FINRA Issues Notice on How Illiquid Non-Traded REITs are Valued on Customer Statements

The David Lerner Associates debacle has caused the Financial Industry Regulatory Authority (FINRA) to focus on how broker-dealers show the value of illiquid investments like non-traded REITs on their customers’ monthly statements, according to Investment News. For years, the shares of Apple REITs that were underwritten and sold by David Lerner Associates were constantly valued at $11 on customer statements, notwithstanding the volatility in the marketplace over the last several years.

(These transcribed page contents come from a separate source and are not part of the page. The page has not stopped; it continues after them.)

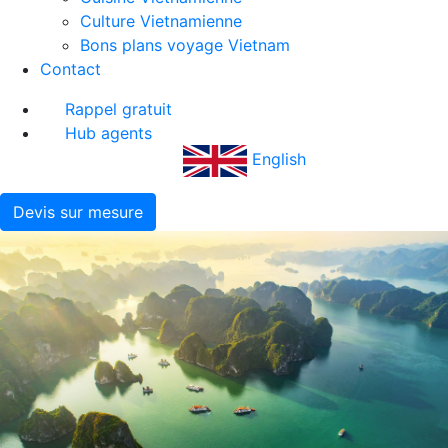
Culture Vietnamienne
Bons plans voyage Vietnam
Contact
Rappel gratuit
Hub agents
English
Devis sur mesure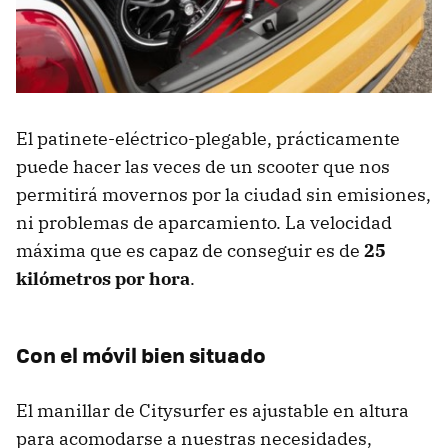
El patinete-eléctrico-plegable, prácticamente
puede hacer las veces de un scooter que nos
permitirá movernos por la ciudad sin emisiones,
ni problemas de aparcamiento. La velocidad
máxima que es capaz de conseguir es de
25
kilómetros por hora
.
Con el móvil bien situado
El manillar de Citysurfer es ajustable en altura
para acomodarse a nuestras necesidades,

FINRA complained that Lerner was misleading investors about the true value of the product and subsequently account statements indicated that the shares were “not priced.”

In general, private placements and non-traded REITs are sold through independent broker dealers, in an industry that has seemingly exploded with the number of REIT investment vehicles quadrupling over the last ten years. Consequently, FINRA has focused on the products and issued a regulatory notice proposing how illiquid securities would be valued on customer statements. For example, FINRA has issued a notice to broker dealers telling them that they cannot use data more than 18 months old to estimate the value of the non-traded REITs after concluding their offerings. Previously, broker dealers had listed the value of non-traded REITs at par value, or the price they were when sold to the public. This way of valuing shares came under much scrutiny after the financial and housing crisis of 2008, when many non-traded REITs that were invested in commercial real estate stopped dividends and limited redemptions to investors.